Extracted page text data
• • • • •
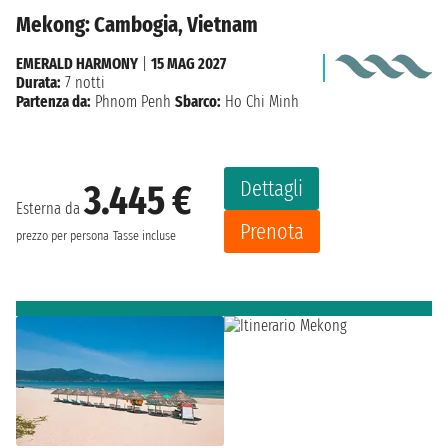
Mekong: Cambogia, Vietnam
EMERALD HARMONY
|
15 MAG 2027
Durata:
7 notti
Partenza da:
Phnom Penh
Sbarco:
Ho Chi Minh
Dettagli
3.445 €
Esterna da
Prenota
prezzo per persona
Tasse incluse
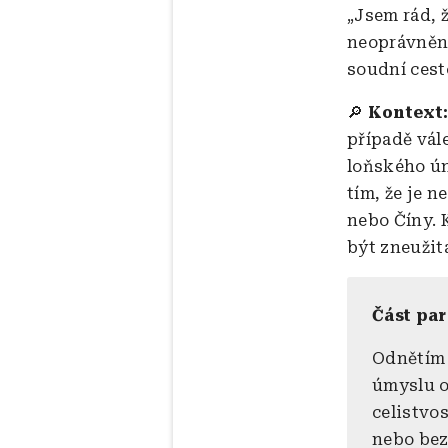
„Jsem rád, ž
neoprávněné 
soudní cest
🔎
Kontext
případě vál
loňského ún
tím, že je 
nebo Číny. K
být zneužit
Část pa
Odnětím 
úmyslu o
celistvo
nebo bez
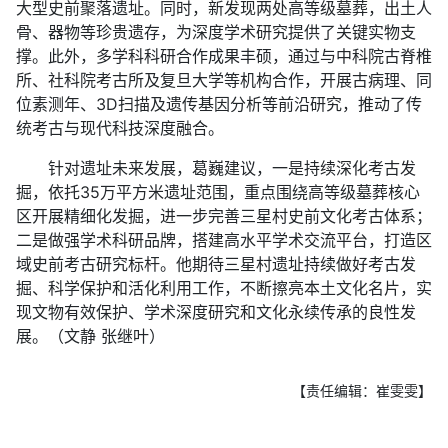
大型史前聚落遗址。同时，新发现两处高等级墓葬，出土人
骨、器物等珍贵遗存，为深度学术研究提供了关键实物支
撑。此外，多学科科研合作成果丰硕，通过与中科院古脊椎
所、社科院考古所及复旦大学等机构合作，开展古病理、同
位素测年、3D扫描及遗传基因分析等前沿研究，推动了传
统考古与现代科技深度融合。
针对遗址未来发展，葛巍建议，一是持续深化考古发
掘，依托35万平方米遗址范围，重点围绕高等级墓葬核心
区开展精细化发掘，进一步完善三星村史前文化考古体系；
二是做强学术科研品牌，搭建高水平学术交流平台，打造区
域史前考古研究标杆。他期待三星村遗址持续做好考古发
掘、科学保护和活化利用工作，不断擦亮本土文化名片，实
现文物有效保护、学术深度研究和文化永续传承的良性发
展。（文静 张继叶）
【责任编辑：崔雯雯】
• • • • •
Repeat the records above verbatim, dropping the pictures.

* _Response_
Mekong: Cambogia, Vietnam
EMERALD HARMONY
|
15 MAG 2027
Durata:
7 notti
Partenza da:
Phnom Penh
Sbarco:
Ho Chi Minh
Dettagli
3.445 €
Esterna da
Prenota
prezzo per persona
Tasse incluse
„Jsem rád, ž
neoprávněné 
soudní cest
🔎
Kontext
případě vál
loňského ún
tím, že je 
nebo Číny. K
být zneužit
Část pa
Odnětím 
úmyslu o
celistvo
nebo bez
大型史前聚落遗址。同时，新发现两处高等级墓葬，出土人
骨、器物等珍贵遗存，为深度学术研究提供了关键实物支
撑。此外，多学科科研合作成果丰硕，通过与中科院古脊椎
所、社科院考古所及复旦大学等机构合作，开展古病理、同
位素测年、3D扫描及遗传基因分析等前沿研究，推动了传
统考古与现代科技深度融合。
针对遗址未来发展，葛巍建议，一是持续深化考古发
掘，依托35万平方米遗址范围，重点围绕高等级墓葬核心
区开展精细化发掘，进一步完善三星村史前文化考古体系；
二是做强学术科研品牌，搭建高水平学术交流平台，打造区
域史前考古研究标杆。他期待三星村遗址持续做好考古发
掘、科学保护和活化利用工作，不断擦亮本土文化名片，实
现文物有效保护、学术深度研究和文化永续传承的良性发
展。（文静 张继叶）
【责任编辑：崔雯雯】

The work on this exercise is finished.